Siegfried development benchmarks
Wed, 09 Sep 2020 03:41:50 UTC
Environment
These benchmarks were run on a t1.small.x86 machine that was automatically provisioned.
Specs for the t1.small.x86: 4 Physical Cores @ 2.4 GHz; 8 GB DDR3 RAM; 80 GB SSD.
You can inspect the commands that were run to generate these benchmarks here.
Tool | Version |
---|---|
master | siegfried 1.8.0 /root/siegfried/default.sig (2020-01-21T23:30:42+01:00) identifiers: - pronom: DROID_SignatureFile_V96.xml; container-signature-20200121.xml |
develop | siegfried 1.8.0 /root/siegfried/dev.sig (2020-09-09T03:41:51Z) identifiers: - pronom: DROID_SignatureFile_V96.xml; container-signature-20200121.xml |
The Deluxe
This benchmark checks multi-ID identification using the deluxe.sig signature file which contains four identifiers: PRONOM, LOC FDDs, freedesktop.org and tika-mimetypes. This benchmark is run against the PRONOM files corpus.
Tool | Description | Duration |
---|---|---|
master | Master branch of github.com/richardlehane/siegfried. Corresponds to latest production release. | 0s |
develop | Develop branch of github.com/richardlehane/siegfried. Tip of development and potentially unstable. | 27.880927276s |
One or more of the tools failed, so a comparison is not possible.
iPRES Systems Showcase
A corpus created for the 2014 iPRES conference comprising 2,206 files (5GB). Represents a range of formats, including AV and some uncommon types. Sourced from http://www.webarchive.org.uk/datasets/ipres.ds.1/.

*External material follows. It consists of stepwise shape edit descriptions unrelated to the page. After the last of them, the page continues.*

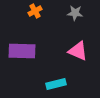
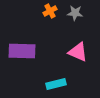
orange cross: moved 15 px right
pink triangle: moved 1 px down
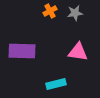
gray star: rotated 14 degrees counterclockwise
pink triangle: rotated 15 degrees counterclockwise
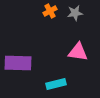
purple rectangle: moved 4 px left, 12 px down
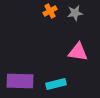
purple rectangle: moved 2 px right, 18 px down
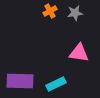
pink triangle: moved 1 px right, 1 px down
cyan rectangle: rotated 12 degrees counterclockwise
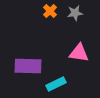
orange cross: rotated 16 degrees counterclockwise
purple rectangle: moved 8 px right, 15 px up
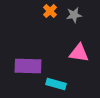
gray star: moved 1 px left, 2 px down
cyan rectangle: rotated 42 degrees clockwise
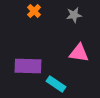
orange cross: moved 16 px left
cyan rectangle: rotated 18 degrees clockwise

Tool | Description | Duration |
---|---|---|
master | Master branch of github.com/richardlehane/siegfried. Corresponds to latest production release. | 1m13.654002064s |
develop | Develop branch of github.com/richardlehane/siegfried. Tip of development and potentially unstable. | 1m13.866229481s |
The tools differed in output for 0 files in the corpus.
PRONOM files
A corpus created by Greg Lepore and comprising 1,205 files (2.1GB). Includes a single sample of as many of the PRONOM IDs (PUIDs) that Greg could find.

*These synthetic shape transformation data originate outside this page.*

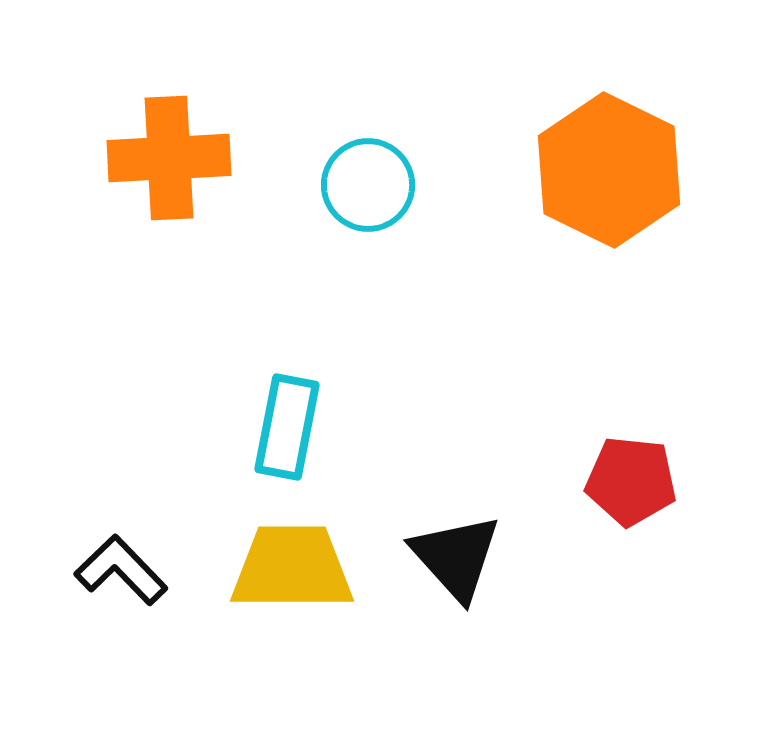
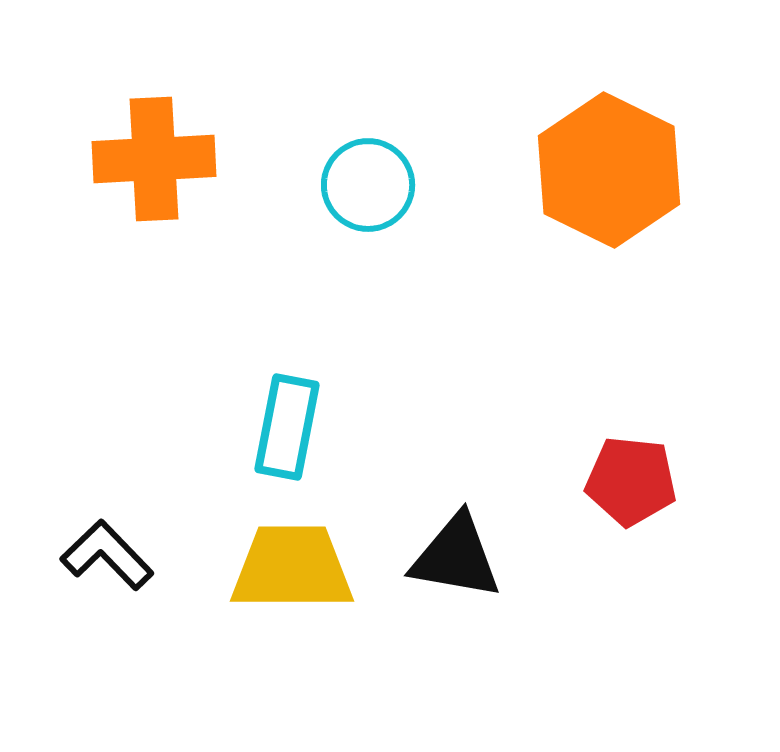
orange cross: moved 15 px left, 1 px down
black triangle: rotated 38 degrees counterclockwise
black L-shape: moved 14 px left, 15 px up
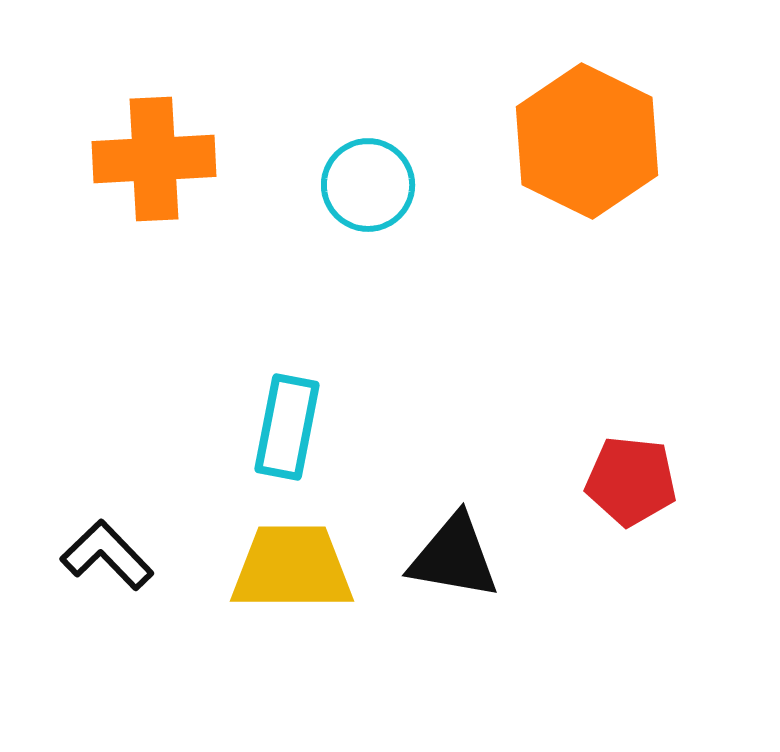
orange hexagon: moved 22 px left, 29 px up
black triangle: moved 2 px left
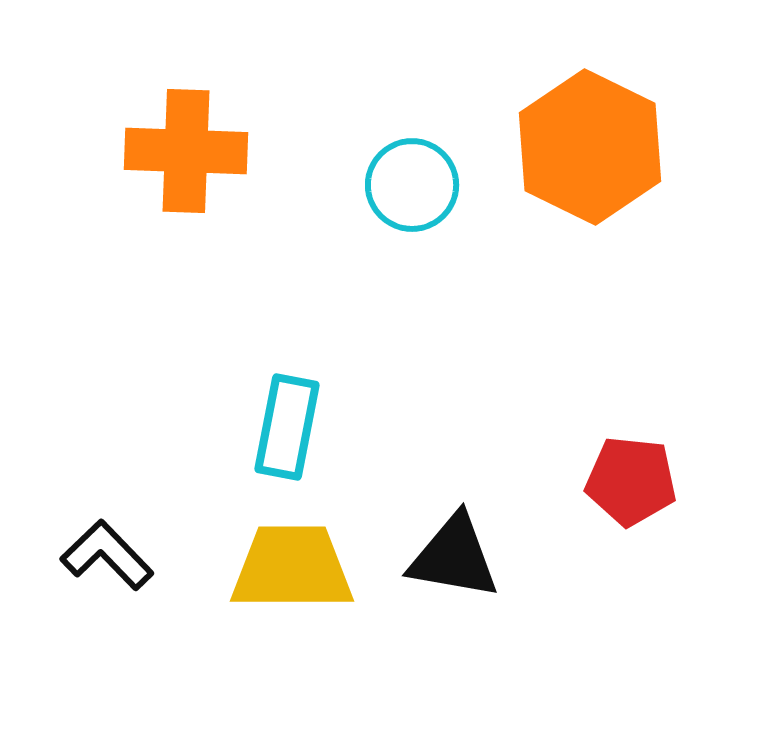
orange hexagon: moved 3 px right, 6 px down
orange cross: moved 32 px right, 8 px up; rotated 5 degrees clockwise
cyan circle: moved 44 px right
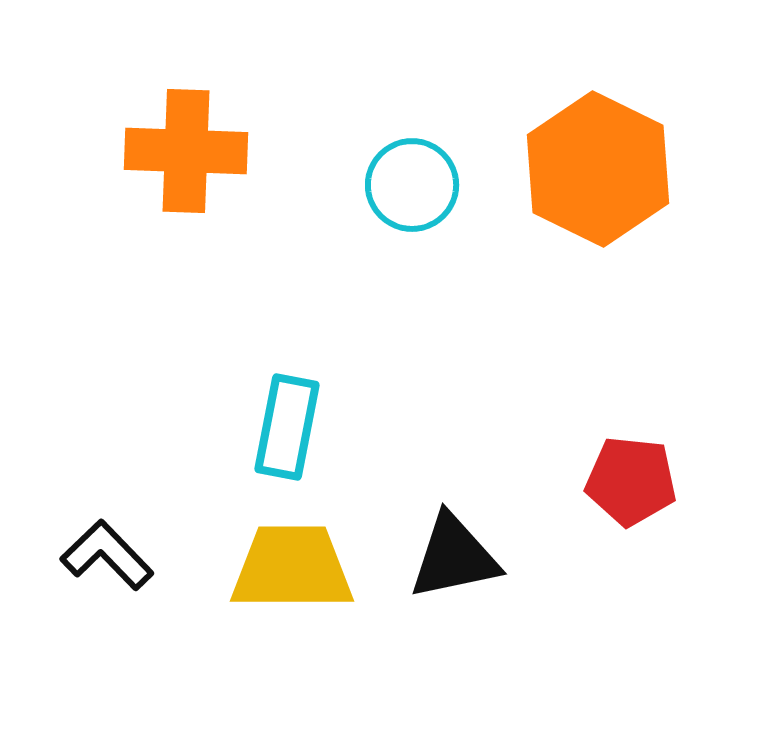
orange hexagon: moved 8 px right, 22 px down
black triangle: rotated 22 degrees counterclockwise
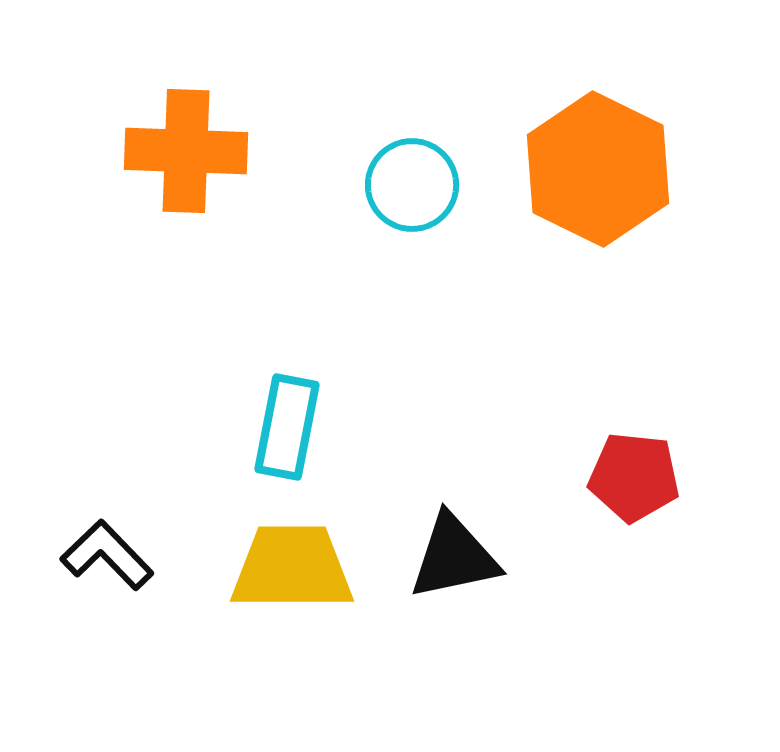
red pentagon: moved 3 px right, 4 px up
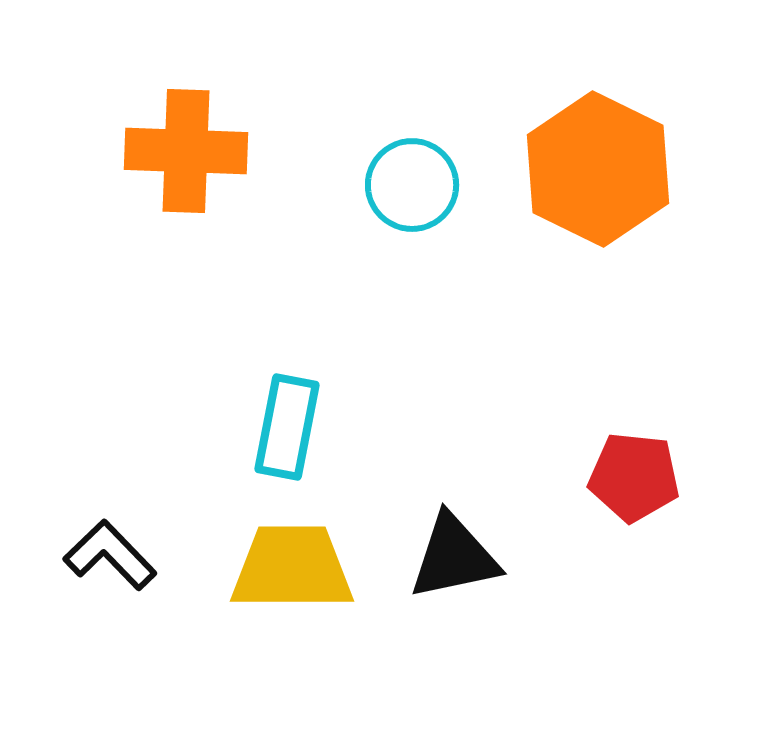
black L-shape: moved 3 px right
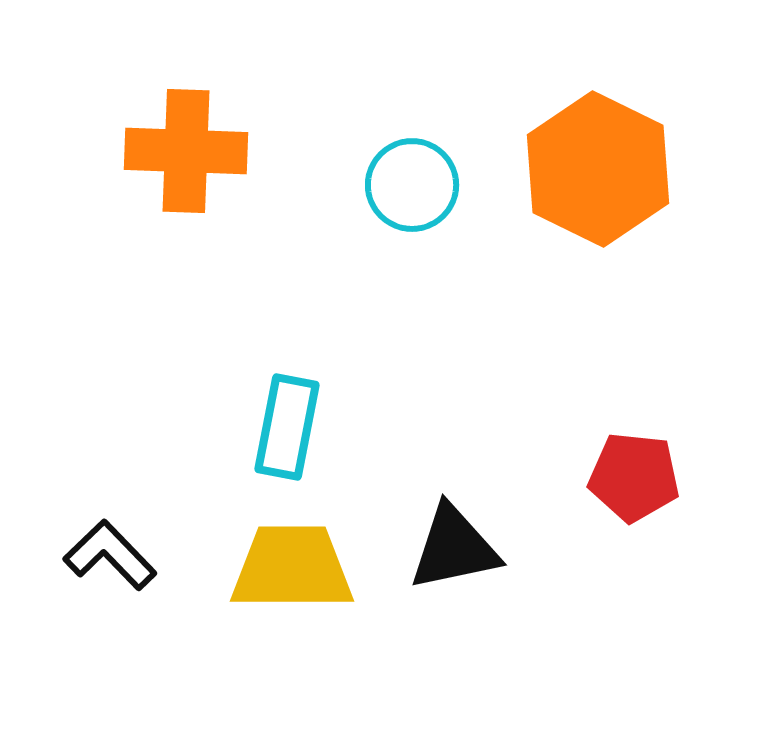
black triangle: moved 9 px up
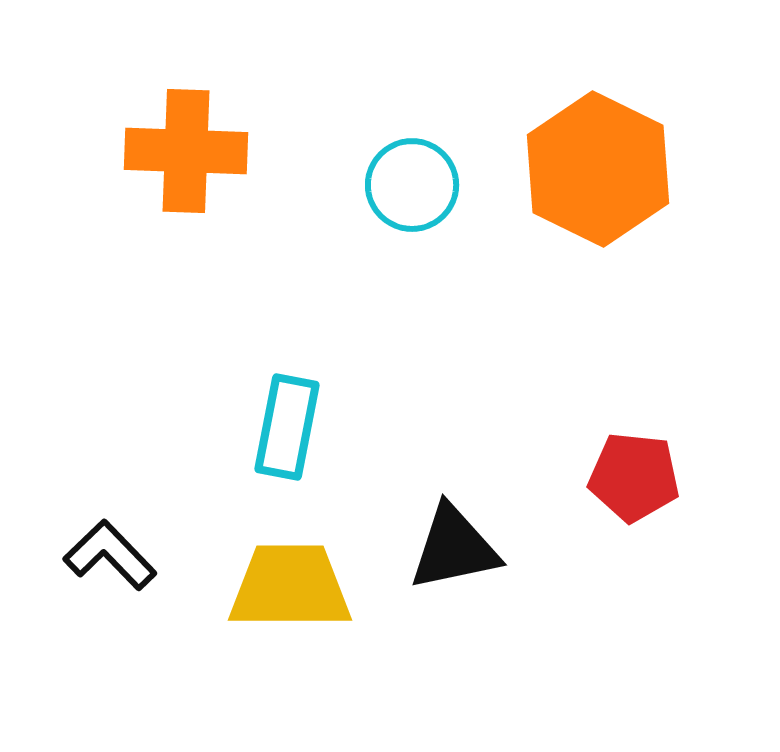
yellow trapezoid: moved 2 px left, 19 px down
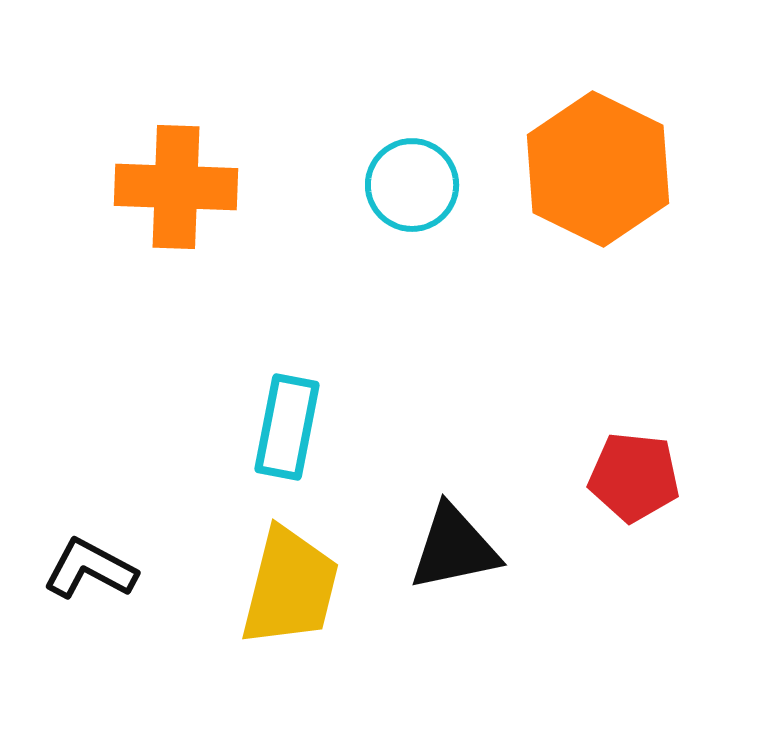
orange cross: moved 10 px left, 36 px down
black L-shape: moved 20 px left, 14 px down; rotated 18 degrees counterclockwise
yellow trapezoid: rotated 104 degrees clockwise
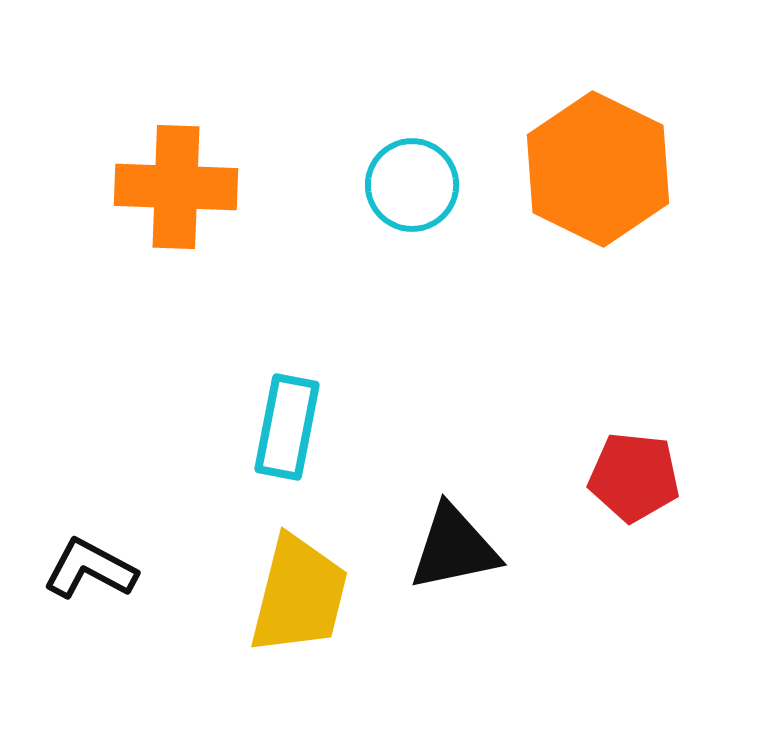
yellow trapezoid: moved 9 px right, 8 px down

Tool | Description | Duration |
---|---|---|
master | Master branch of github.com/richardlehane/siegfried. Corresponds to latest production release. | 12.658955217s |
develop | Develop branch of github.com/richardlehane/siegfried. Tip of development and potentially unstable. | 13.055577196s |
The tools differed in output for 2 files in the corpus.
Govdocs (Selected)
A selection from the Govdocs1 corpus comprising 26,124 files (31.4GB). Represents typical office formats, including approx. 15,000 PDFs. Originally sourced from http://openpreservation.org/blog/2012/07/26/1-million-21000-reducing-govdocs-significantly/.
Tool | Description | Duration |
---|---|---|
master | Master branch of github.com/richardlehane/siegfried. Corresponds to latest production release. | 11m44.813255981s |
develop | Develop branch of github.com/richardlehane/siegfried. Tip of development and potentially unstable. | 11m36.053702237s |
The tools differed in output for 0 files in the corpus.
Unzipping
This benchmark checks the `sf -z` command (scans within zip files and other container formats) when run against the iPres corpus.
Tool | Description | Duration |
---|---|---|
master | Master branch of github.com/richardlehane/siegfried. Corresponds to latest production release. | 3m12.300940258s |
develop | Develop branch of github.com/richardlehane/siegfried. Tip of development and potentially unstable. | 3m11.380243752s |
The tools differed in output for 0 files in the corpus.